Dow executives believe that offering such a benefit will help the company be more competitive in recruiting and retaining talent, particularly since so many organizations are moving away from defined benefit plans altogether, VanAlsten says.

“While many companies are getting out of defined-benefit plans completely and passing all of the risk on to employees, we continue to share the risk and rewards,” she says.

And as baby boomers begin to retire, more companies—particularly those with traditional pension plans—are going to switch to cash-balance plans to use as a selling point for recruiting and retaining employees, experts say.

“Companies that were thinking of getting out of the defined-benefit system will now stay in the system with cash-balance plans,” says Ethan Kra, chief actuary with Mercer Human Resource Consulting in New York.

Transitioning to a cash-balance plan could be particularly attractive to companies with over-funded defined-benefit plans, Vanderhei says. Employers have to pay an excise tax on excess assets in their pension plans if they terminate or freeze them. However, if these companies convert to a cash-balance plan, they avoid the tax, Vanderhei says.

Although there are several good reasons for employers to get into the cash-balance game, observers say that it’s unlikely there will be a flood of companies with 401(k) plans switching to cash-balance plans.

“Some companies have moved farther along with their defined-contribution plans, so it’s unlikely they will move back to a cash-balance plan,” Borland says. “The door has reopened to cash-balance plans, but I don’t think we will see the same movement into these plans that we did years ago.”

Kevin Wagner, retirement practice director at Watson Wyatt Worldwide, believes the adoption of cash-balance plans will increase.
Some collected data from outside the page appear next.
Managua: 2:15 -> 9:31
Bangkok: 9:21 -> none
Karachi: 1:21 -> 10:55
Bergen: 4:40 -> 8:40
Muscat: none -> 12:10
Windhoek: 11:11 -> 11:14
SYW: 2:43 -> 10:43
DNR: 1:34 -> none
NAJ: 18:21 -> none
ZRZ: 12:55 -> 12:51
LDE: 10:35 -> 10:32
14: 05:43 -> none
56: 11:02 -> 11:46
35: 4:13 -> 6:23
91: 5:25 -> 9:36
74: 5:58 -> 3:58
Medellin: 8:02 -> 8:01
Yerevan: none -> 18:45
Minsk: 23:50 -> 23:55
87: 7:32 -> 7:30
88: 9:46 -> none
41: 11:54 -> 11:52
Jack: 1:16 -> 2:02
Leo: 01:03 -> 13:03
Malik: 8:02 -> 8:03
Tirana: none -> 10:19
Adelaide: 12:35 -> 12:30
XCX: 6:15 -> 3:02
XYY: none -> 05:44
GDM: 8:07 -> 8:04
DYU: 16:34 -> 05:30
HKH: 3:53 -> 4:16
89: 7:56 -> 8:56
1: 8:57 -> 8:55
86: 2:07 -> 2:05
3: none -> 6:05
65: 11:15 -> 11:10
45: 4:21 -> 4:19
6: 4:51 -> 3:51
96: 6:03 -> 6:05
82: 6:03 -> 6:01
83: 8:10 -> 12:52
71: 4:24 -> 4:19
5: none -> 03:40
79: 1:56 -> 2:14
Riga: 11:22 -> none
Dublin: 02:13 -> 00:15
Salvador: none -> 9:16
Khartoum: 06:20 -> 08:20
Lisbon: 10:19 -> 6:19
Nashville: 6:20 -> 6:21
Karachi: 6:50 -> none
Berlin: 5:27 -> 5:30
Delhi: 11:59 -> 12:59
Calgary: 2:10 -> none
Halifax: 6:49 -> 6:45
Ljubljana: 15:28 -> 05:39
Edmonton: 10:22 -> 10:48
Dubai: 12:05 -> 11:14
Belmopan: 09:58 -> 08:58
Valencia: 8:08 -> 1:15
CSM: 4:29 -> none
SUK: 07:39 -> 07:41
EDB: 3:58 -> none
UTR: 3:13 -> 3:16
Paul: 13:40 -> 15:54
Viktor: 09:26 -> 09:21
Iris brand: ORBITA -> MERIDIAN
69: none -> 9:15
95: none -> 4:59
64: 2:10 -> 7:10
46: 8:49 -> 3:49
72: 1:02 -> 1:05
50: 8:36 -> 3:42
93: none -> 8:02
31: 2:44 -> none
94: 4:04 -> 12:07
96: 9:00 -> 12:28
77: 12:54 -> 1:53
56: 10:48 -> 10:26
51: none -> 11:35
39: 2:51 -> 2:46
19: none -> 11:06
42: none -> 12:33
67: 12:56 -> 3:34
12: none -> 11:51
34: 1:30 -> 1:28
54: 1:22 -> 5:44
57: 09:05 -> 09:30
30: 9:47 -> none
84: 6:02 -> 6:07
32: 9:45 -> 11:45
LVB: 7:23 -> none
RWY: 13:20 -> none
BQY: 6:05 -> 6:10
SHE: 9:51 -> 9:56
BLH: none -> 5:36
“It’s only been a year since the Pension Protection Act and these deliberations take a long time,” he says. “For many of these companies, these investments are worth hundreds of millions of dollars.”

In making this kind of decision, employers need to evaluate their business goals and determine whether having a cash-balance plan will help with those objectives, Wagner says.

Most important, companies should not be fooled into thinking cash-balance plans are going to solve all their problems, as many apparently did several years ago, Wagner says.

“Just as defined-benefit plans are not a panacea for all companies, neither are hybrid plans,” he says. “It’s important for each company to go through a process and find out what’s unique about the business that requires this kind of plan.”